Tue, 23 Mar 2010
In search of an exponential time regex
Permanent link
Somebody asked on IRC if it was dangerous to interpolate a user-supplied string into a regular expression in Perl. Since by defaul the re 'eval' pragma is disabled, there is no direct danger of malicious code execution.
But still there is danger: since the Perl regex engine does backtracking, it is possible to craft malicious regexes that take up much time. Very much time. So much time that if you don't do anything against it, it will eat up all your CPU - a denial of service attack.
Such a thing is best illustrated with an example - and I wanted one to
demonstrate exponential matching time. Easy, you'd think; the literature has
one: match the regex /(a*)*b/
against the string
"aaaa...a"
. It fails, but first tries to do search for many
possible combinations of how many a's to much with the first capture. You'd
think. A quick test reveals that this is not the case:
$ time perl -e ' ("a" x shift) ~~ /(a*)*b/' 100000000 real 0m0.286s user 0m0.194s sys 0m0.093s
This constructs a string of 10 million a's, and then matches the regex
against it - and it takes less than the third of a second. That's quite fast.
But why? The answer is that Perl does some clever optimizations.

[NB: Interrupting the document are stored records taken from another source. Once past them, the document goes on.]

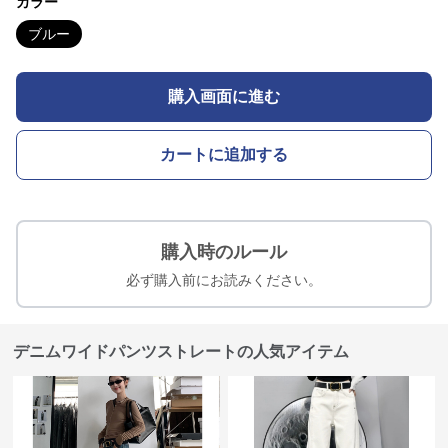
カラー
ブルー
購入画面に進む
カートに追加する
購入時のルール
必ず購入前にお読みください。
デニムワイドパンツストレートの人気アイテム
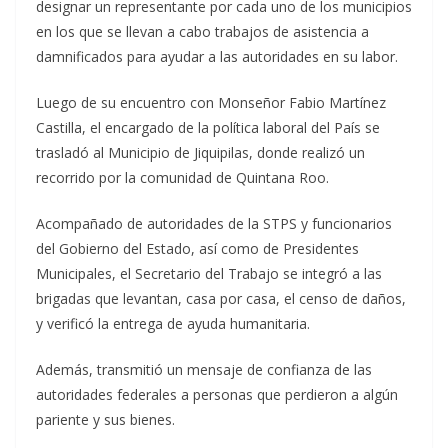
designar un representante por cada uno de los municipios
en los que se llevan a cabo trabajos de asistencia a
damnificados para ayudar a las autoridades en su labor.
Luego de su encuentro con Monseñor Fabio Martínez
Castilla, el encargado de la política laboral del País se
trasladó al Municipio de Jiquipilas, donde realizó un
recorrido por la comunidad de Quintana Roo.
Acompañado de autoridades de la STPS y funcionarios
del Gobierno del Estado, así como de Presidentes
Municipales, el Secretario del Trabajo se integró a las
brigadas que levantan, casa por casa, el censo de daños,
y verificó la entrega de ayuda humanitaria.
Además, transmitió un mensaje de confianza de las
autoridades federales a personas que perdieron a algún
pariente y sus bienes.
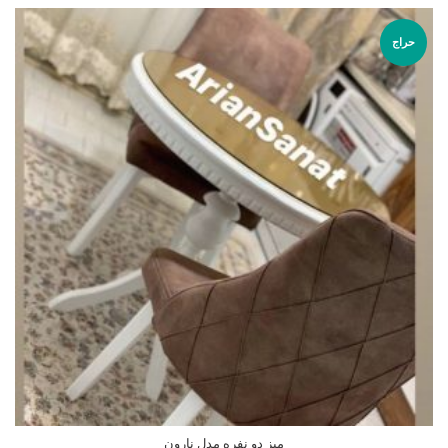
حراج
ميز دو نفره مدل نارون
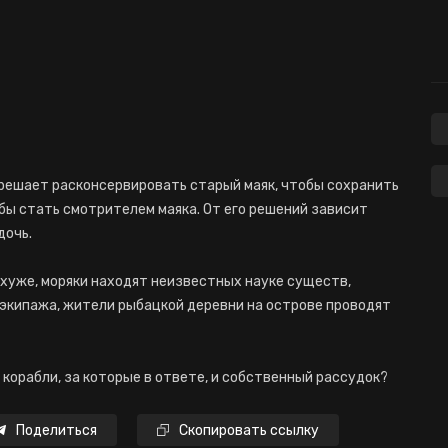
 решает расконсервировать старый маяк, чтобы сохранить
обы стать смотрителем маяка. От его решений зависит
дочь.
 хуже, моряки находят неизвестных науке существ,
 экипажа, жители рыбацкой деревни на острове проводят
корабли, за которые в ответе, и собственный рассудок?
Поделиться
Скопировать ссылку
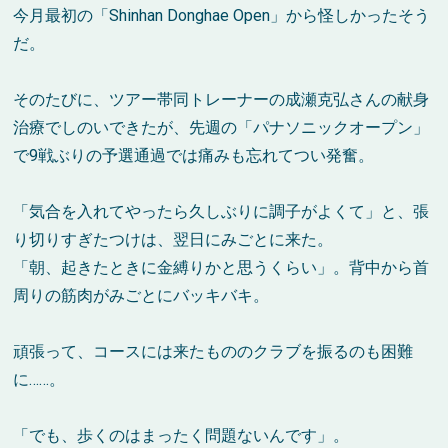
今月最初の「Shinhan Donghae Open」から怪しかったそう
だ。
そのたびに、ツアー帯同トレーナーの成瀬克弘さんの献身
治療でしのいできたが、先週の「パナソニックオープン」
で9戦ぶりの予選通過では痛みも忘れてつい発奮。
「気合を入れてやったら久しぶりに調子がよくて」と、張
り切りすぎたつけは、翌日にみごとに来た。
「朝、起きたときに金縛りかと思うくらい」。背中から首
周りの筋肉がみごとにバッキバキ。
頑張って、コースには来たもののクラブを振るのも困難
に……。
「でも、歩くのはまったく問題ないんです」。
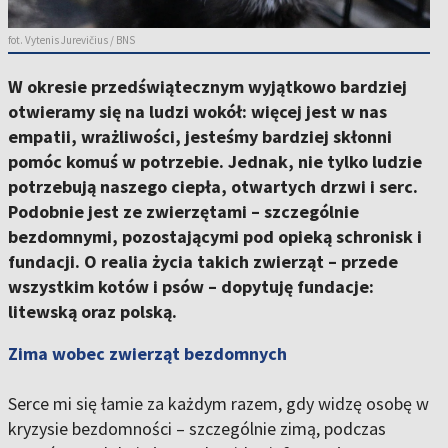
fot. Vytenis Jurevičius / BNS
W okresie przedświątecznym wyjątkowo bardziej
otwieramy się na ludzi wokół: więcej jest w nas
empatii, wrażliwości, jesteśmy bardziej skłonni
pomóc komuś w potrzebie. Jednak, nie tylko ludzie
potrzebują naszego ciepła, otwartych drzwi i serc.
Podobnie jest ze zwierzętami – szczególnie
bezdomnymi, pozostającymi pod opieką schronisk i
fundacji. O realia życia takich zwierząt – przede
wszystkim kotów i psów – dopytuję fundacje:
litewską oraz polską.
Zima wobec zwierząt bezdomnych
Serce mi się łamie za każdym razem, gdy widzę osobę w
kryzysie bezdomności – szczególnie zimą, podczas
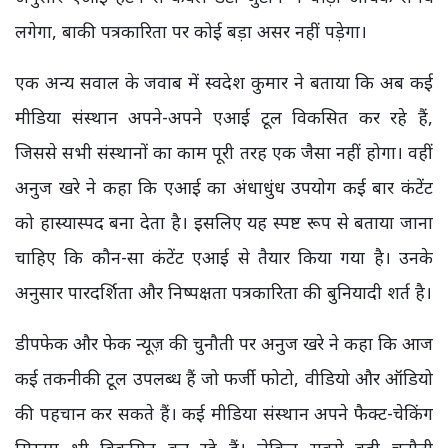
लगेगा, बाकी पत्रकारिता पर कोई बड़ा असर नहीं पड़ेगा।
एक अन्य सवाल के जवाब में स्वदेश कुमार ने बताया कि अब कई
मीडिया संस्थान अपने-अपने एआई टूल विकसित कर रहे हैं,
जिससे सभी संस्थानों का काम पूरी तरह एक जैसा नहीं होगा। वहीं
अनुज खरे ने कहा कि एआई का अंधाधुंध उपयोग कई बार कंटेंट
को हास्यास्पद बना देता है। इसलिए यह स्पष्ट रूप से बताया जाना
चाहिए कि कौन-सा कंटेंट एआई से तैयार किया गया है। उनके
अनुसार पारदर्शिता और निष्पक्षता पत्रकारिता की बुनियादी शर्त है।
डीपफेक और फेक न्यूज़ की चुनौती पर अनुज खरे ने कहा कि आज
कई तकनीकी टूल उपलब्ध हैं जो फर्जी फोटो, वीडियो और ऑडियो
की पहचान कर सकते हैं। कई मीडिया संस्थान अपने फैक्ट-चेकिंग
सिस्टम भी विकसित कर रहे हैं। लेकिन सबसे बड़ी चुनौती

You can learn
a bit about the applied optimizations with the re 'debug';
pragma:
$ time perl -Mre=debug -e ' ("a" x shift) ~~ /(a*)*b/' 100000000 Compiling REx "(a*)*b" synthetic stclass "ANYOF[ab]". Final program: 1: CURLYX[0] {0,32767} (11) 3: OPEN1 (5) 5: STAR (8) 6: EXACT <a> (0) 8: CLOSE1 (10) 10: WHILEM[1/1] (0) 11: NOTHING (12) 12: EXACT <b> (14) 14: END (0) floating "b" at 0..2147483647 (checking floating) stclass ANYOF[ab] minlen 1 Guessing start of match in sv for REx "(a*)*b" against "aaaaaaaaaaaaaaaaaaaaaaaaaaaaaaaaaaaaaaaaaaaaaaaaaaaaaaaaaaaa"... Did not find floating substr "b"... Match rejected by optimizer Freeing REx: "(a*)*b" real 0m0.361s user 0m0.223s sys 0m0.101s
This means the regex engine has found a literal b
in the
regex, and is clever enough to search for that in the string. Which is quite
fast, it just has to look at each character once. It doesn't find it, so it
knows that it can short-circuit all this expensive backtracking.
So how to fool the optimizer? By not using a literal string, but something
that's not so easy to detect -- a character class:
/(a*)*[bc]/
.
This fools the optimizer, and the regex runs slower - half a second for one million characters. Still not very impressive.

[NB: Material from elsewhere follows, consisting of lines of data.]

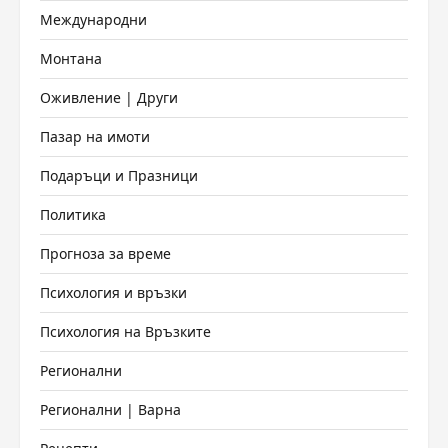
Международни
Монтана
Оживление | Други
Пазар на имоти
Подаръци и Празници
Политика
Прогноза за време
Психология и връзки
Психология на Връзките
Регионални
Регионални | Варна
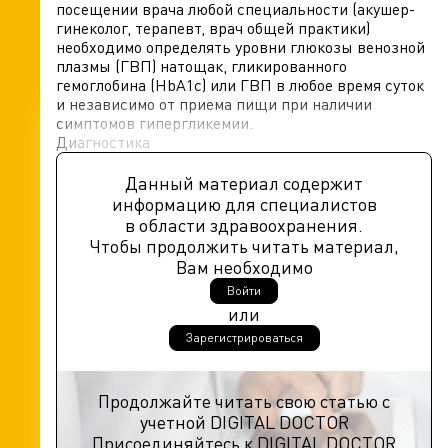
посещении врача любой специальности (акушер-
гинеколог, терапевт, врач общей практики)
необходимо определять уровни глюкозы венозной
плазмы (ГВП) натощак, гликированного
гемоглобина (HbA1c) или ГВП в любое время суток
и независимо от приема пищи при наличии
симптомов гипергликемии.
Диагностика
Данный материал содержит
информацию для специалистов
в области здравоохранения.
Чтобы продолжить читать материал,
Вам необходимо
Войти
или
Зарегистрироваться
Продолжайте читать свою статью с
учетной DIGITAL DOCTOR
Присоединяйтесь к DIGITAL DOCTOR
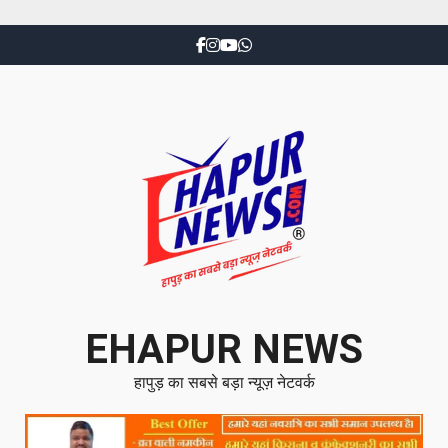
EHAPUR NEWS
हापुड़ का सबसे बड़ा न्यूज़ नेटवर्क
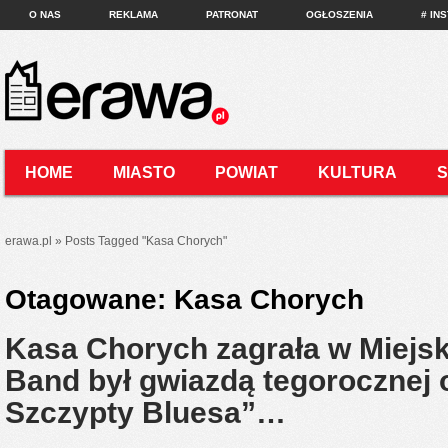
O NAS
REKLAMA
PATRONAT
OGŁOSZENIA
# IN
HOME
MIASTO
POWIAT
KULTURA
KONTAKT
erawa.pl
»
Posts Tagged
"
Kasa Chorych"
Otagowane:
Kasa Chorych
Kasa Chorych zagrała w Miejs
Band był gwiazdą tegorocznej 
Szczypty Bluesa”…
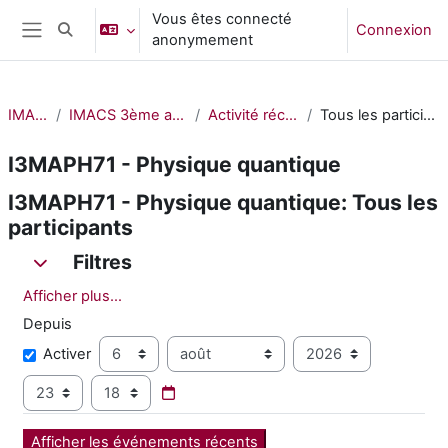
Passer au contenu principal
Vous êtes connecté
Connexion
Activer/désactiver la saisie de recherche
anonymement
Panneau latéral
IMACS
IMACS 3ème année
Activité récente
Tous les participants
I3MAPH71 - Physique quantique
I3MAPH71 - Physique quantique: Tous les
participants
Filtres
Filtres
Filtres
Afficher plus…
Depuis
Depuis
Jour
Mois
Année
Activer
Heure
Minute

What's up here? If you look at the debugging output, and try to read the
structure of the compiled regex, you'll find that it actually corresponds to
/(a*)[bc]/
. The optimizer has dropped the second star, because it
prefers the longest possible match with the star, so never needs to quantify
the whole group more than once anyway.
So again I had to fool the optimizer somehow: for example by requiring at
least two matches of the first group: (a*){2,}[bc]
. However the
experiment shows that it still didn't backtrack exponentially.
The next trick finally worked: also give it an upper limit. That defies the optimizer for some reasons not quite transparent to me:
$ time perl -e ' ("a" x shift) ~~ /(.*){1,32000}[bc]/' 25 real 0m8.856s user 0m8.841s sys 0m0.008s
That's nearly 9 seconds for a 25 character string, extending the string length to 27 already takes 35 seconds, 30 characters took 276 seconds. I did not have the patience to try it with any higher numbers - but it's clearly growing fast enough to satisfy my curiosity.
So after some fiddling I did find a malicious regex, but it was not quite a trivial task.